The media has been ablaze of late with news of the ongoing meningitis outbreak spreading across the nation with as many as 16 states affected thus far, including Rhode Island. The outbreak has been traced to a drug compounding pharmacy called New England Compounding Center, and the latest reports claim as many as 300 cases have been reported with almost two dozen deaths associated with the product so far. The problem has already produced a number of lawsuits, including product liability, pharmacy negligence and even two medical malpractice claims filed against clinics that administered the contaminated drugs to two patients.

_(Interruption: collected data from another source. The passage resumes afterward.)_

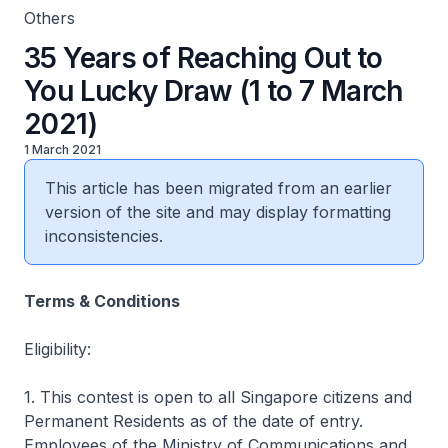
Others
35 Years of Reaching Out to
You Lucky Draw (1 to 7 March
2021)
1 March 2021
This article has been migrated from an earlier
version of the site and may display formatting
inconsistencies.
Terms & Conditions
Eligibility:
1. This contest is open to all Singapore citizens and
Permanent Residents as of the date of entry.
Employees of the Ministry of Communications and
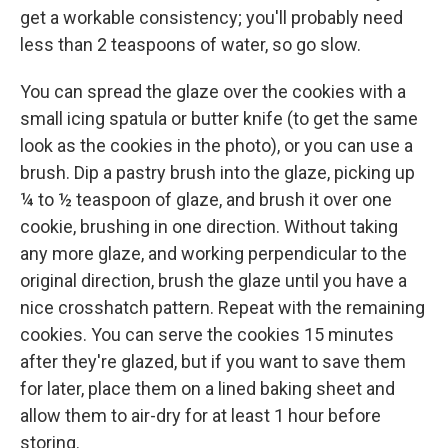
get a workable consistency; you'll probably need
less than 2 teaspoons of water, so go slow.
You can spread the glaze over the cookies with a
small icing spatula or butter knife (to get the same
look as the cookies in the photo), or you can use a
brush. Dip a pastry brush into the glaze, picking up
¼ to ½ teaspoon of glaze, and brush it over one
cookie, brushing in one direction. Without taking
any more glaze, and working perpendicular to the
original direction, brush the glaze until you have a
nice crosshatch pattern. Repeat with the remaining
cookies. You can serve the cookies 15 minutes
after they're glazed, but if you want to save them
for later, place them on a lined baking sheet and
allow them to air-dry for at least 1 hour before
storing.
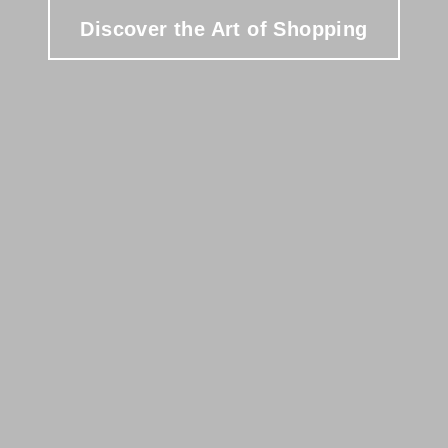
Discover the Art of Shopping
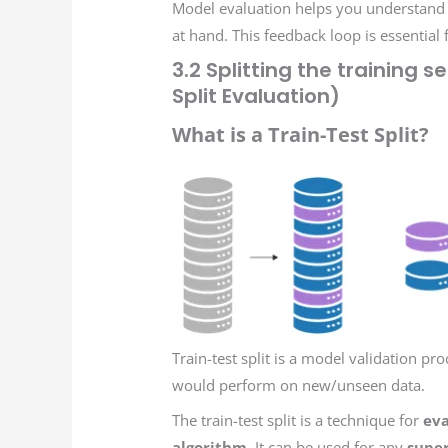
Model evaluation helps you understand it
at hand. This feedback loop is essential 
3.2 Splitting the training s
Split Evaluation)
What is a Train-Test Split?
Train-test split is a model validation p
would perform on new/unseen data.
The train-test split is a technique for
eva
algorithm
. It can be used for any
super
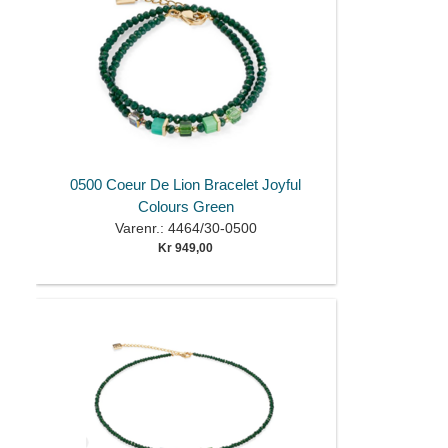
0500 Coeur De Lion Bracelet Joyful
Colours Green
Varenr.: 4464/30-0500
Kr 949,00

The medical malpractice angle may be difficult to prove as many state laws protect healthcare service providers from product liability related litigation. In this case, the plaintiff's would have to prove that the doctors administering the tainted steroids were negligent and failed to act within the expected standards of care. Many personal injury attorneys say that it is difficult to prove claims against healthcare providers when they use faulty medical products unless they had prior knowledge of or should have known the products were defective. That is not stopping the increasing number of lawsuits from transpiring, with a dozen already filed across the country as of this report.
The lawsuits thus far include malpractice on the part of the pharmacists and negligence and product liability claims among others. Lawsuits have been filed across several jurisdictions in state courts, including Massachusetts, Michigan, Minnesota, Florida, Tennessee, Virginia and New Jersey with more sure to follow as the number of patients infected continues to rise. The various jurisdictions involved further complicate matters as the legal definitions for product liability, malpractice, negligence and wrongful death vary from state to state. Some of the lawsuits are claiming class-action status which could wind up covering thousands of people affected by the outbreak.
When a person is injured or killed by the negligent or reckless actions of an individual or entity, such as a pharmacy or hospital that is expected to adhere to a standard level of expected care and quality, that person or company responsible for any injuries should be held accountable. In the case of the meningitis outbreak, a number of defendants have already been named in various lawsuits, from the pharmacists involved in compounding the steroids to executive officers and owners of the company all the way to some of the doctors and medical staff who administered the medications. Just where the courts will find fault will be interesting to watch.